I catch up with her at the pond.
“I don’t know what happened to estrange you from your parents, but maybe you should take your own advice and reach out to them. Now that your sister’s gone, they’re all you have too, aren’t they?”
When she looks up at me, her eyes are so heavy, so sad, I instantly regret my words and the heavy-handed way I’ve given her unsolicited advice on something I know nothing about.
“I have no one,” she says softly, turning
back to the pond and ending our conversation.
Day #17 of THE NEW YOU!
It’s been a year.
A year since I married Mosier, since I wrote in this diary, since I chose this fucking life.
(Since I chose this slow and painful death.)
I have learned the rules to this life.
I have learned how to shut up.
I have learned how to keep my head down.
I have learned how far a human can bend without breaking.
I have learned that bending can be another kind of breaking.
I lost another baby today.
Taking a shitload of vitamin C a day every day basically ensures that I’ll stay sterile, but this time I was scared. It took a couple of weeks, but finally, today, my period came. Big clots of red and black tissue falling to the toilet in loud plops while I cried tears of fucki thanks.
Good-bye, baby.
Thank fuck God.
If I brought a child into this life, I would be damning my eternal soul to hell.
It’s bad enough I brought Ashley here.
When Mam and Tad visited in March, I begged them to move back to Anglesey with Ashley. She can be your daughter, I said. She can be beautiful and dutiful and good. She can be the me you never had.
But Mam doesn’t want to raise my bastard kid. And Tad looked at me with disgust.
“What do you think of us taking Ashley back to Wales with us, Mosier?” my mother asked my sadistic husband over dinner. “Teagan feels the change would be good for her . . . younger sister.”
I froze in my seat, cold, hard dread seeping into my bones like a never-ending disease.
My fingers curled into my napkin, and I bit the side of my cheek until I tasted blood.

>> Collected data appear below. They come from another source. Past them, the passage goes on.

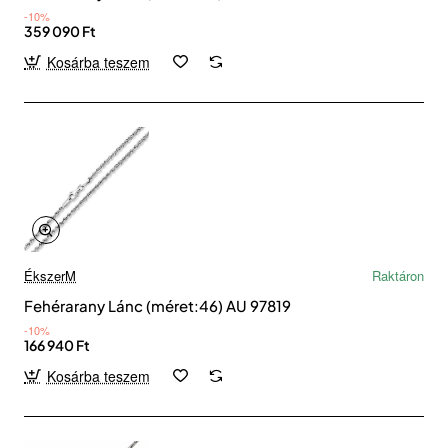
-10%
359 090 Ft
Kosárba teszem
ÉkszerM
Raktáron
Fehérarany Lánc (méret:46) AU 97819
-10%
166 940 Ft
Kosárba teszem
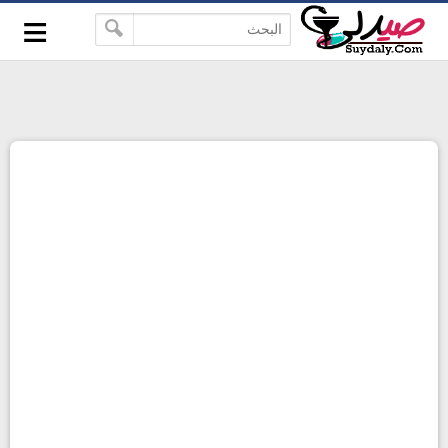
≡
google-site-verification=pbBDctPvwZJkSEHg2-
-->
vmZ_yu86_9u3jQJgGN9H2FF9w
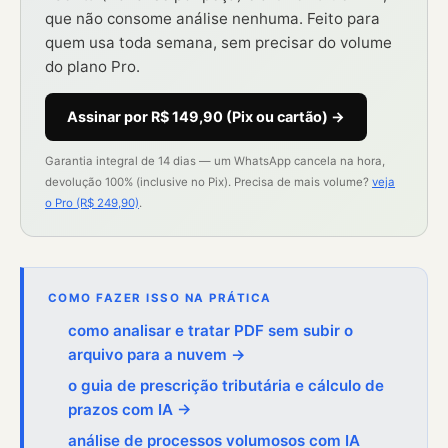
que não consome análise nenhuma. Feito para
quem usa toda semana, sem precisar do volume
do plano Pro.
Assinar por R$ 149,90 (Pix ou cartão) →
Garantia integral de 14 dias — um WhatsApp cancela na hora,
devolução 100% (inclusive no Pix). Precisa de mais volume?
veja
o Pro (R$ 249,90)
.
COMO FAZER ISSO NA PRÁTICA
como analisar e tratar PDF sem subir o
arquivo para a nuvem →
o guia de prescrição tributária e cálculo de
prazos com IA →
análise de processos volumosos com IA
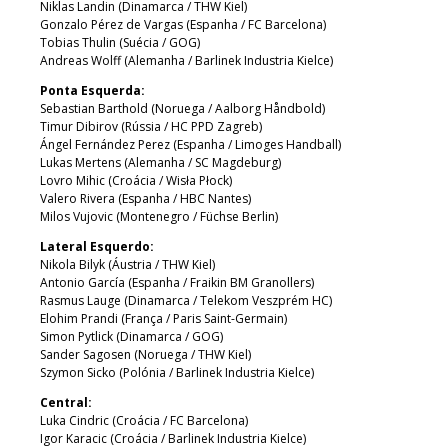
Niklas Landin (Dinamarca / THW Kiel)
Gonzalo Pérez de Vargas (Espanha / FC Barcelona)
Tobias Thulin (Suécia / GOG)
Andreas Wolff (Alemanha / Barlinek Industria Kielce)
Ponta Esquerda:
Sebastian Barthold (Noruega / Aalborg Håndbold)
Timur Dibirov (Rússia / HC PPD Zagreb)
Ángel Fernández Perez (Espanha / Limoges Handball)
Lukas Mertens (Alemanha / SC Magdeburg)
Lovro Mihic (Croácia / Wisła Płock)
Valero Rivera (Espanha / HBC Nantes)
Milos Vujovic (Montenegro / Füchse Berlin)
Lateral Esquerdo:
Nikola Bilyk (Áustria / THW Kiel)
Antonio García (Espanha / Fraikin BM Granollers)
Rasmus Lauge (Dinamarca / Telekom Veszprém HC)
Elohim Prandi (França / Paris Saint-Germain)
Simon Pytlick (Dinamarca / GOG)
Sander Sagosen (Noruega / THW Kiel)
Szymon Sicko (Polónia / Barlinek Industria Kielce)
Central:
Luka Cindric (Croácia / FC Barcelona)
Igor Karacic (Croácia / Barlinek Industria Kielce)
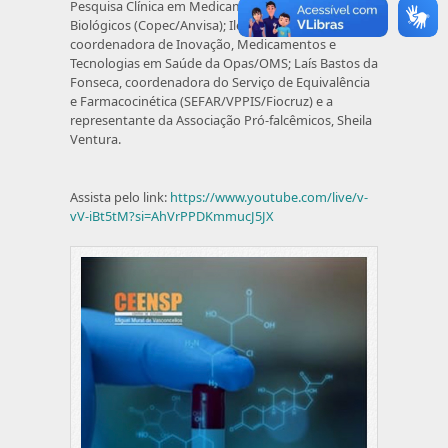
Pesquisa Clínica em Medicamentos e Produtos
Biológicos (Copec/Anvisa); Ileana Fleitas,
coordenadora de Inovação, Medicamentos e
Tecnologias em Saúde da Opas/OMS; Laís Bastos da
Fonseca, coordenadora do Serviço de Equivalência
e Farmacocinética (SEFAR/VPPIS/Fiocruz) e a
representante da Associação Pró-falcêmicos, Sheila
Ventura.
Assista pelo link:
https://www.youtube.com/live/v-
vV-iBt5tM?si=AhVrPPDKmmucJ5JX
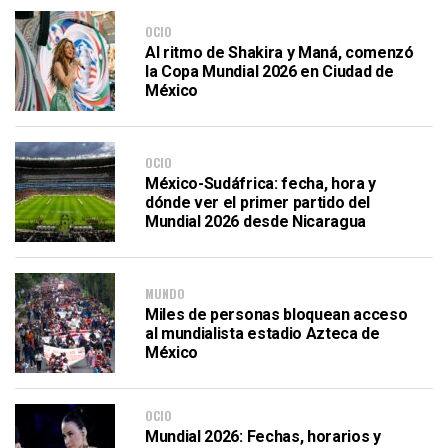
OCIO
Al ritmo de Shakira y Maná, comenzó
la Copa Mundial 2026 en Ciudad de
México
OCIO
México-Sudáfrica: fecha, hora y
dónde ver el primer partido del
Mundial 2026 desde Nicaragua
MUNDO
Miles de personas bloquean acceso
al mundialista estadio Azteca de
México
OCIO
Mundial 2026: Fechas, horarios y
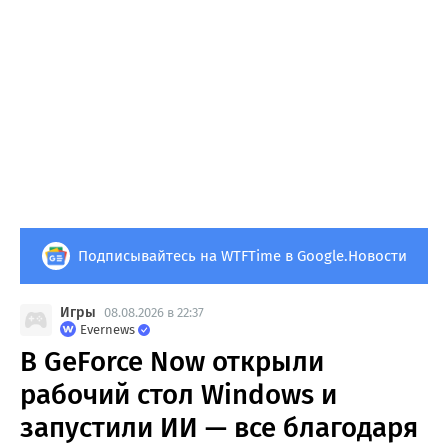
Подписывайтесь на WTFTime в Google.Новости
Игры
08.08.2026 в 22:37
Evernews
В GeForce Now открыли
рабочий стол Windows и
запустили ИИ — все благодаря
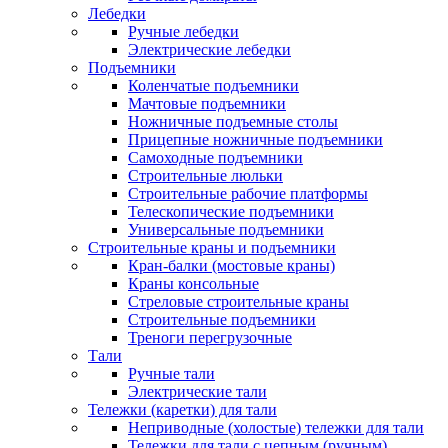
Лебедки
Ручные лебедки
Электрические лебедки
Подъемники
Коленчатые подъемники
Мачтовые подъемники
Ножничные подъемные столы
Прицепные ножничные подъемники
Самоходные подъемники
Строительные люльки
Строительные рабочие платформы
Телескопические подъемники
Универсальные подъемники
Строительные краны и подъемники
Кран-балки (мостовые краны)
Краны консольные
Стреловые строительные краны
Строительные подъемники
Треноги перегрузочные
Тали
Ручные тали
Электрические тали
Тележки (каретки) для тали
Неприводные (холостые) тележки для тали
Тележки для тали с цепным (ручным)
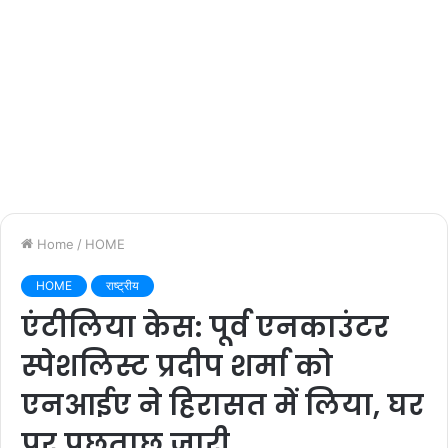
Home
/
HOME
HOME
राष्ट्रीय
एंटीलिया केस: पूर्व एनकाउंटर
स्पेशलिस्ट प्रदीप शर्मा को
एनआईए ने हिरासत में लिया, घर
पर पूछताछ जारी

I don’t know if she knew the price I would pay for her words. Maybe she did. Maybe that’s why she said them.
His eyes, so dark and furious when he looked at me, promised unimaginable pain in retaliation for my suggestion.
“Ashley stays here,” he said lightly, “at school, near her family.”
My mother shrugged when she looked back at me. “That’s that. Ashley stays here.”
I died sitting in that chair that night. Everything about me is fucki dead now except my body, which can still feel pain. My body that was subjected to extreme horror when my parents left after dinner that night.